In 1608, aged only 17, he became a master in the Antwerp Guild of Saint Luke. In 1611 Seghers joined the Sodaliteit der Bejaarde Jongmans (Society of Bachelors of Age), a fraternity for bachelors established by the Jesuit order. The Society's membership consisted principally of citizens from the elite and wealthy middle classes including artists and merchants. Through their membership of the Society, artists were able to access an important network of contacts which could benefit their careers.

He travelled to Italy where around 1611 he was in Naples working for the Spanish viceroy Pedro Fernández de Castro, Count of Lemos.
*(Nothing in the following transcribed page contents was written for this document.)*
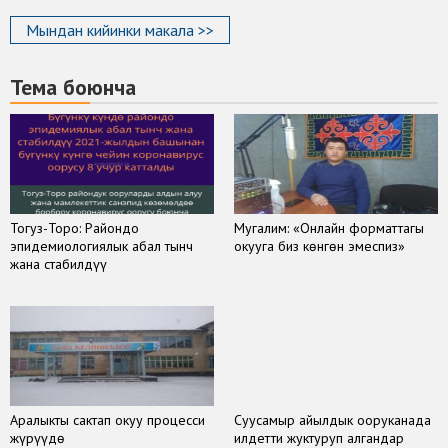
Мындан кийинки макала >>
Тема боюнча
Тогуз-Торо: Райондо
Мугалим: «Онлайн форматтагы
эпидемиологиялык абал тынч
окууга биз көнгөн эмеспиз»
жана стабилдүү
Аралыкты сактап окуу процесси
Суусамыр айылдык ооруканада
жүрүүдө
илдетти жуктуруп алгандар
He later moved to Rome where he worked for Cardinal Antonio Zapata y Cisneros and the Spanish ambassador. In Rome he encountered the followers of Caravaggio, who had himself died a few years before Seghers's arrival in Rome. One in particular, Bartolomeo Manfredi, had a significant impact on his early work. Manfredi was one of the closest followers of Caravaggio and was at the height of his fame when Seghers arrived in Rome. Seghers fell strongly under the spell of Manfredi's work. He likely also met the Dutch and Flemish Caravaggisti residing in Rome such as Gerard van Honthorst, Dirck van Baburen, and Jan Janssens, and possibly also Hendrik ter Brugghen and Theodoor Rombouts. He is believed to have worked on commissions for, and sent his works, to the Antwerp art merchants Goetkint. Seghers further used his stay in Italy to continue his training as a painter and make copies after famous Italian paintings.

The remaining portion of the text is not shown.